バニラビーンズ

伊藤左知子

 真夜中にシェーカーを振る。たまご、牛乳、砂糖、氷、それからバニラエッセンス。眠れない夜にミルクセーキが飲みたくなった。バニラの香りは、精神を安定させる効果があるというし。ふとマルセル・プルーストのマドレーヌのごとく、記憶が甦る。

 おさげ三つ編みの女学生だった頃のこと。夏休みに友人とふたりで冒険をした。一条ゆかり先生の漫画『有閑倶楽部』で紹介されていた、マキシム・ド・パリのナポレオンパイを求めて、銀座へ向かったのだ。サクサクのパイ生地とバニラビーンズの入ったカスタードクリームが絶品なのだという。私たちは初めて知ったバニラビーンズという言葉の響きに魅了された。

 自宅から片道1時間半かけて辿り着いた大人の街、銀座。緊張しまくりのふたりは、まず有楽町の映画館を目指した。映画を観てケーキを食べに行こうという計画だった。お目当ての映画は『007』。当時のジェームズボンドが誰だったのか、もうすっかり忘れたが、地元の映画館とは比べ物にならない大画面で観るアクション映画は迫力満点だった。

 映画を観終え、いよいよ聖地巡礼である。当時、そんな言葉はなかったけれど。とはいえ類は友を呼ぶの方向音痴のふたり。銀座三丁目の交番でレストランの場所を聞き、地下道を通ってようやく辿り着いた重厚な扉が神々しい。赤いオーニングに『MAXiM’S』の文字。勇気を出して入店。初老の店員さんに、赤い絨毯の店内へ案内され、真っ赤なソファーに座る。

 注文はナポレオンパイと紅茶のみ。私たちのお小遣いではそれが精一杯だった。夢に見たナポレオンパイの登場に、声には出さなかったが、「うわあ」という顔をするふたり。いや、声も出ていたかもしれない。「どうぞ、ごゆっくりお楽しみ下さい」という店員さんの笑顔は、どことなく孫を見るような眼差しだった。

 漫画に書いてあったように、パイ生地はサクサクで、甘い香りのカスタードクリームには黒いつぶつぶが見え隠れする。これがバニラビーンズなのね、そうなのねと、口に運ぶたびに私たちは顔を見合わせて笑みを浮かべた。
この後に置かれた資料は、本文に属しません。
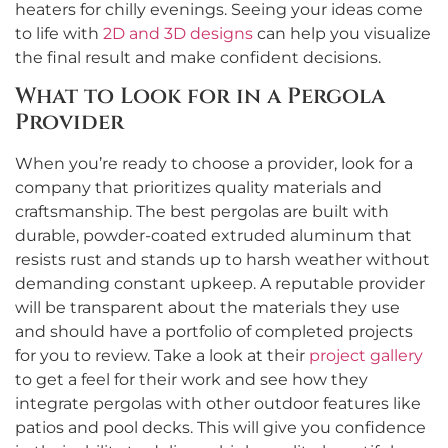
heaters for chilly evenings. Seeing your ideas come
to life with
2D and 3D designs
can help you visualize
the final result and make confident decisions.
What to Look for in a Pergola
Provider
When you’re ready to choose a provider, look for a
company that prioritizes quality materials and
craftsmanship. The best pergolas are built with
durable, powder-coated extruded aluminum that
resists rust and stands up to harsh weather without
demanding constant upkeep. A reputable provider
will be transparent about the materials they use
and should have a portfolio of completed projects
for you to review. Take a look at their
project gallery
to get a feel for their work and see how they
integrate pergolas with other outdoor features like
patios and pool decks. This will give you confidence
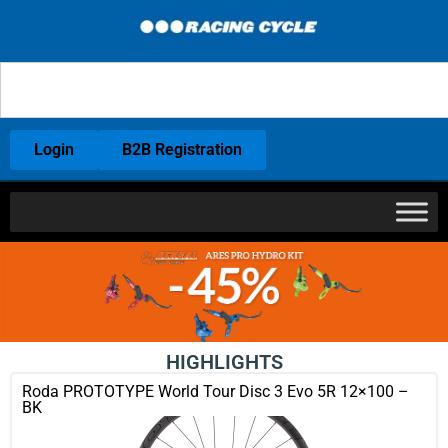
Login
B2B Registration
HIGHLIGHTS
Roda PROTOTYPE World Tour Disc 3 Evo 5R 12×100 –
BK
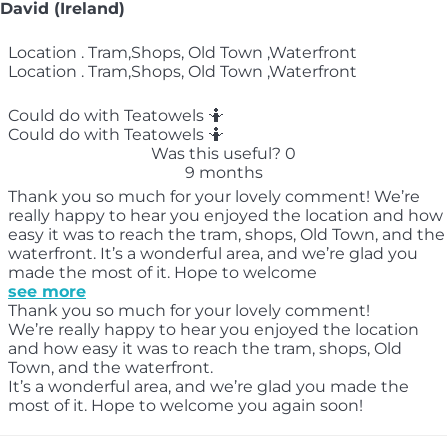
David (Ireland)
Location . Tram,Shops, Old Town ,Waterfront
Location . Tram,Shops, Old Town ,Waterfront
Could do with Teatowels 🤷‍️
Could do with Teatowels 🤷‍️
Was this useful?
0
9 months
Thank you so much for your lovely comment! We’re
really happy to hear you enjoyed the location and how
easy it was to reach the tram, shops, Old Town, and the
waterfront. It’s a wonderful area, and we’re glad you
made the most of it. Hope to welcome
see more
Thank you so much for your lovely comment!
We’re really happy to hear you enjoyed the location
and how easy it was to reach the tram, shops, Old
Town, and the waterfront.
It’s a wonderful area, and we’re glad you made the
most of it. Hope to welcome you again soon!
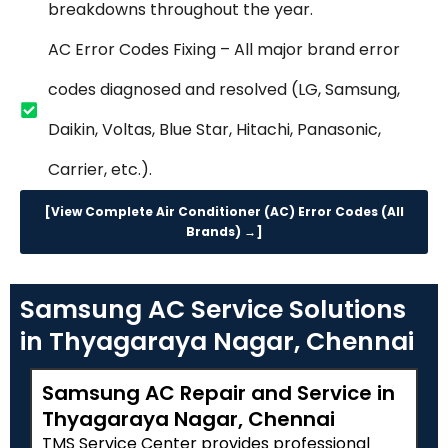
breakdowns throughout the year.
AC Error Codes Fixing – All major brand error
codes diagnosed and resolved (LG, Samsung,
Daikin, Voltas, Blue Star, Hitachi, Panasonic,
Carrier, etc.).
[View Complete Air Conditioner (AC) Error Codes (All
Brands) →]
Samsung AC Service Solutions
in Thyagaraya Nagar, Chennai
Samsung AC Repair and Service in
Thyagaraya Nagar, Chennai
TMS Service Center provides professional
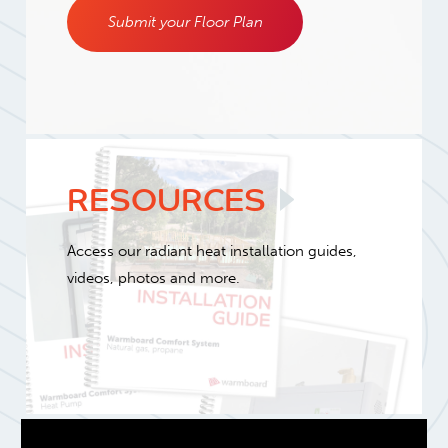
Submit your Floor Plan
RESOURCES
Access our radiant heat installation guides,
videos, photos and more.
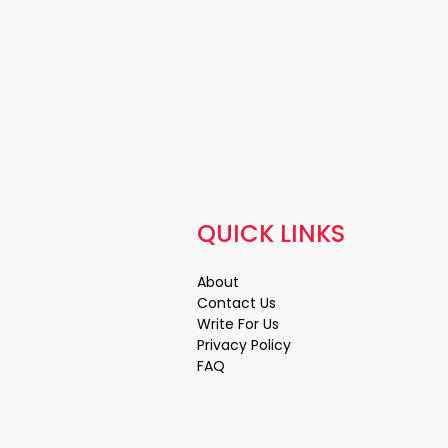
QUICK LINKS
About
Contact Us
Write For Us
Privacy Policy
FAQ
 幸せなひと時だったなあ、あんな風に感動することはなくなったなあと、ミルクセーキを飲みながら思う。バニラビーンズじゃなくても、人工香料の安いバニラエッセンスもそこそこいい香りで、今の私はこれで十分と思ってしまう。でも、すこし哀しいような、そんな眠れない夜だった。